Material provided below:
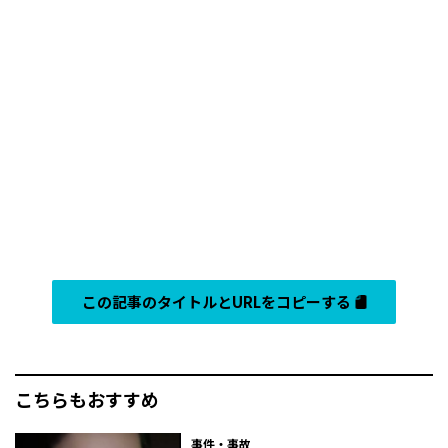
この記事のタイトルとURLをコピーする
こちらもおすすめ
事件・事故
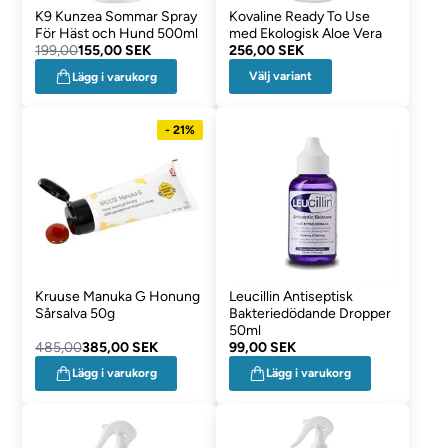
K9 Kunzea Sommar Spray
Kovaline Ready To Use
För Häst och Hund 500ml
med Ekologisk Aloe Vera
199,00
155,00 SEK
256,00 SEK
Välj variant
Lägg i varukorg
- 21%
Kruuse Manuka G Honung
Leucillin Antiseptisk
Sårsalva 50g
Bakteriedödande Dropper
50ml
485,00
385,00 SEK
99,00 SEK
Lägg i varukorg
Lägg i varukorg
End of Material provided.
**Exercise objective**
With the pictures removed, return the listing above in its exact original wording.

**Task result**
この記事のタイトルとURLをコピーする
こちらもおすすめ
事件・事故
K9 Kunzea Sommar Spray
Kovaline Ready To Use
För Häst och Hund 500ml
med Ekologisk Aloe Vera
199,00
155,00 SEK
256,00 SEK
Välj variant
Lägg i varukorg
- 21%
Kruuse Manuka G Honung
Leucillin Antiseptisk
Sårsalva 50g
Bakteriedödande Dropper
50ml
485,00
385,00 SEK
99,00 SEK
Lägg i varukorg
Lägg i varukorg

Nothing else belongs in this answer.